[DIRECTIONS FOR THIS TASK] Go to the line holding "Identify the location" in the data below and repeat it exactly, then each line after it up to and including the one holding "Image resolution: width=468". Omit pictures.

[THE RECORDS]
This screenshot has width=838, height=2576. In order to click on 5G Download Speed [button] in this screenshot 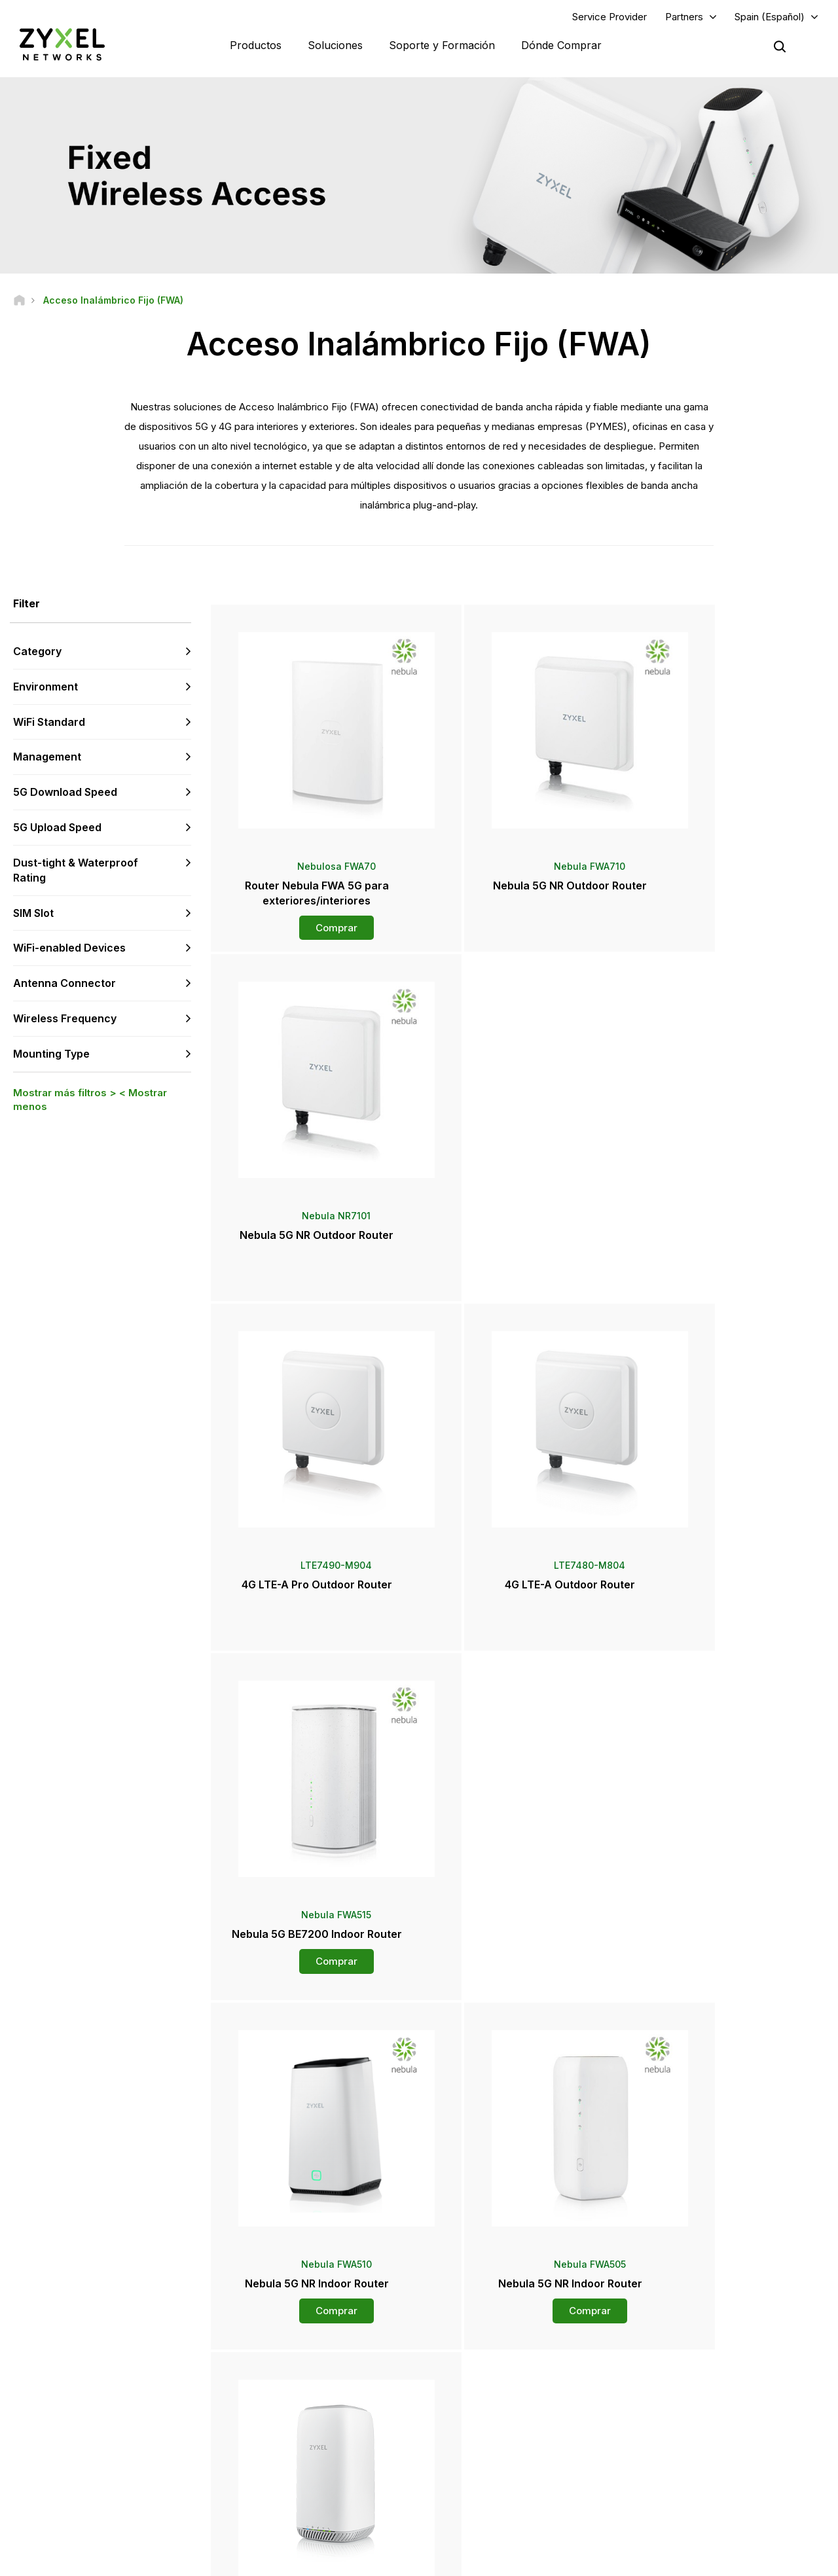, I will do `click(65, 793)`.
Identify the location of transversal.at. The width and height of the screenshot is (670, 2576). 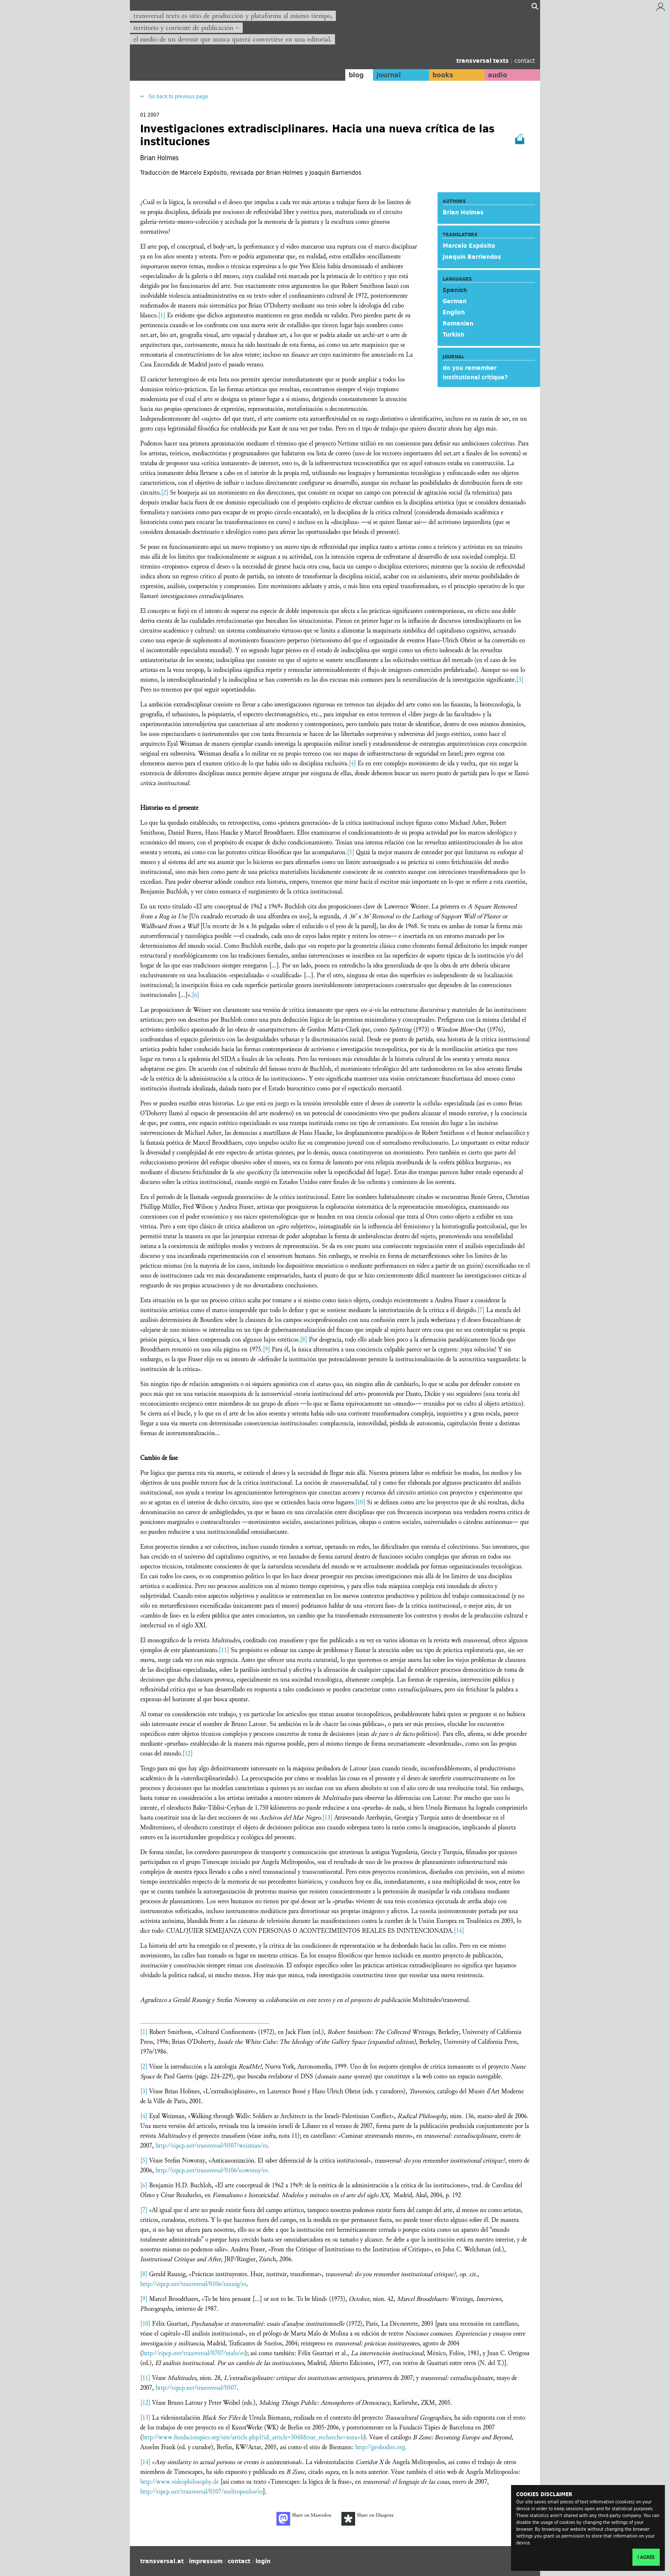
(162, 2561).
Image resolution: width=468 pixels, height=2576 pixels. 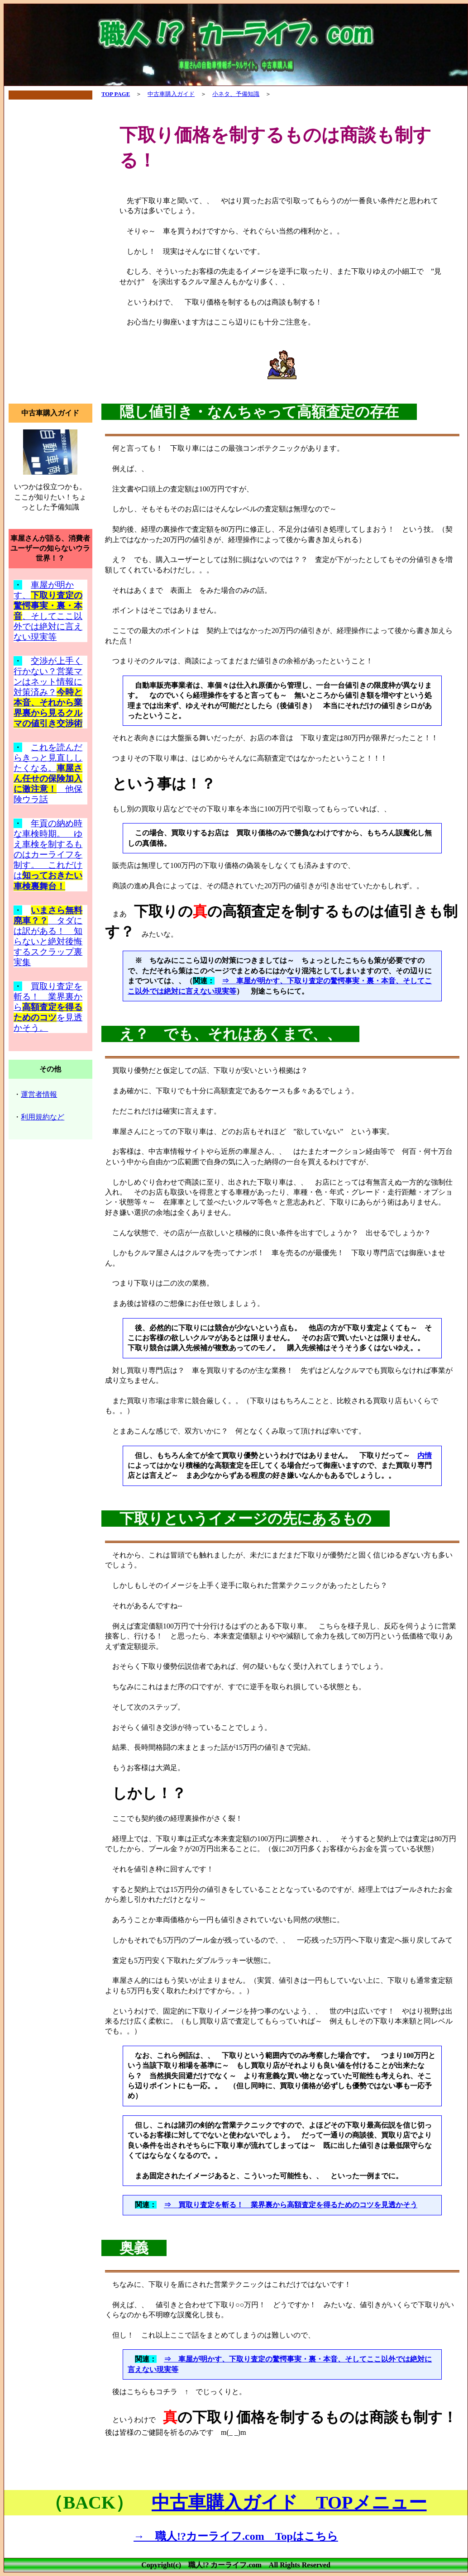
* * *
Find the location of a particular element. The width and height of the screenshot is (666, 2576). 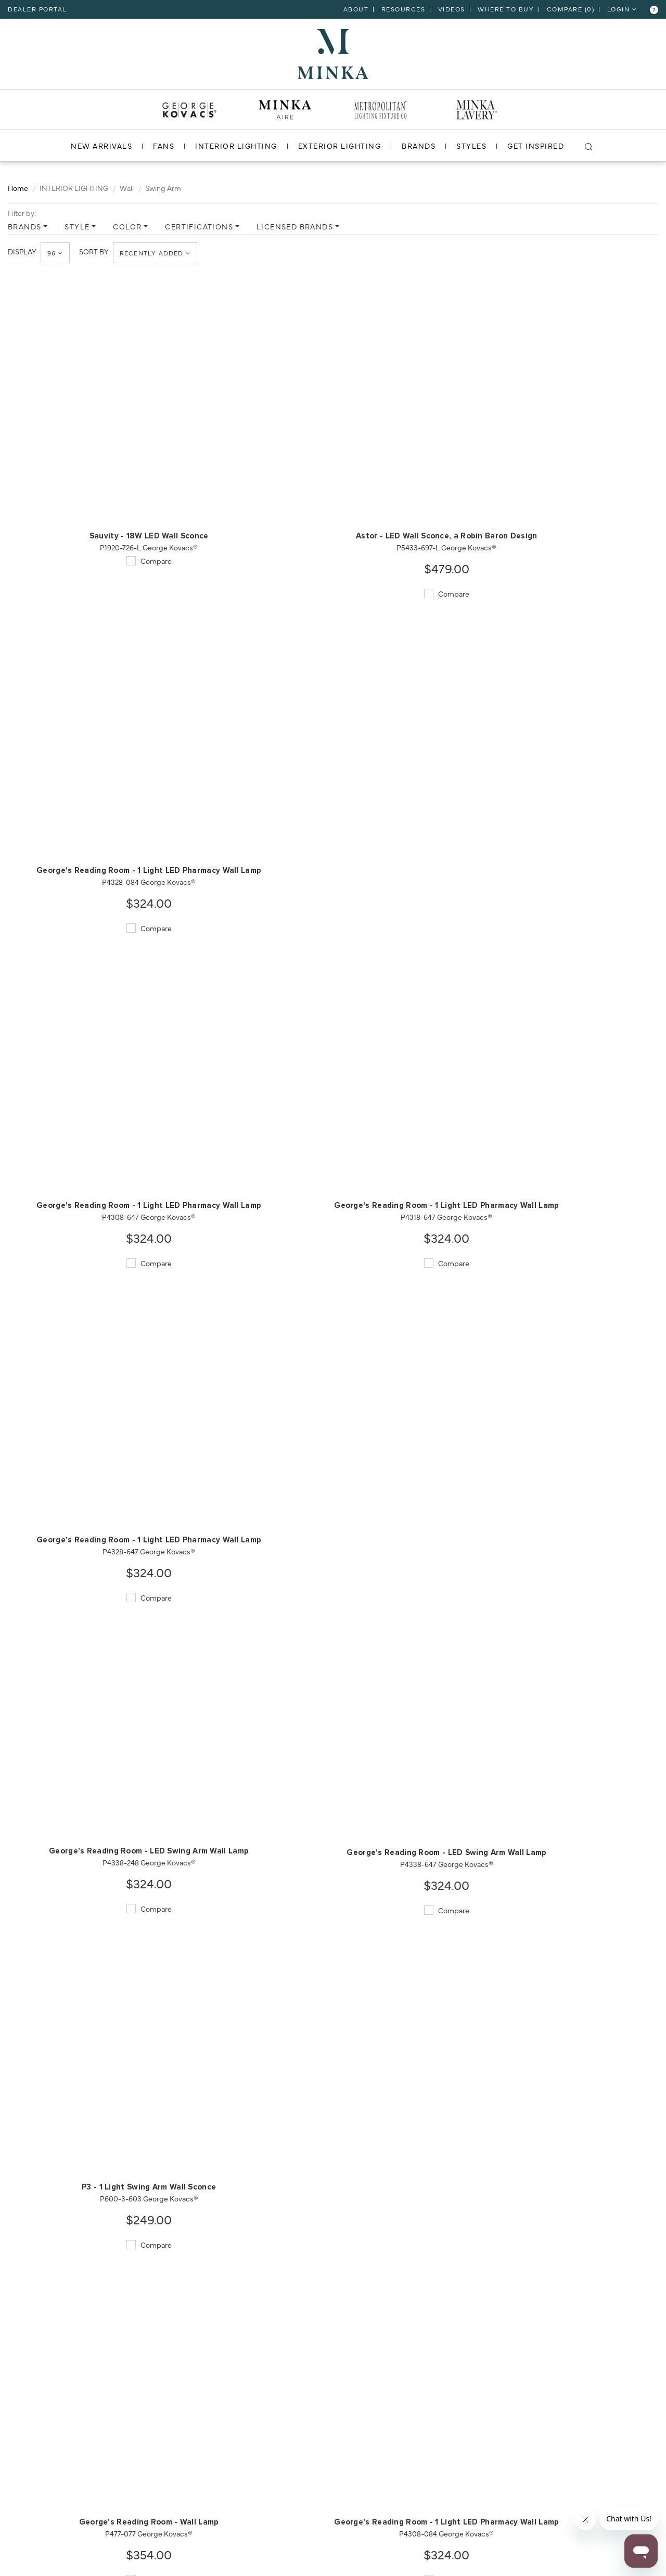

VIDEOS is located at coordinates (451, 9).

[EXPECTED ANSWER]
Identify the location of transversal.at. The width and height of the screenshot is (670, 2576). 
(162, 2561).
Image resolution: width=468 pixels, height=2576 pixels. 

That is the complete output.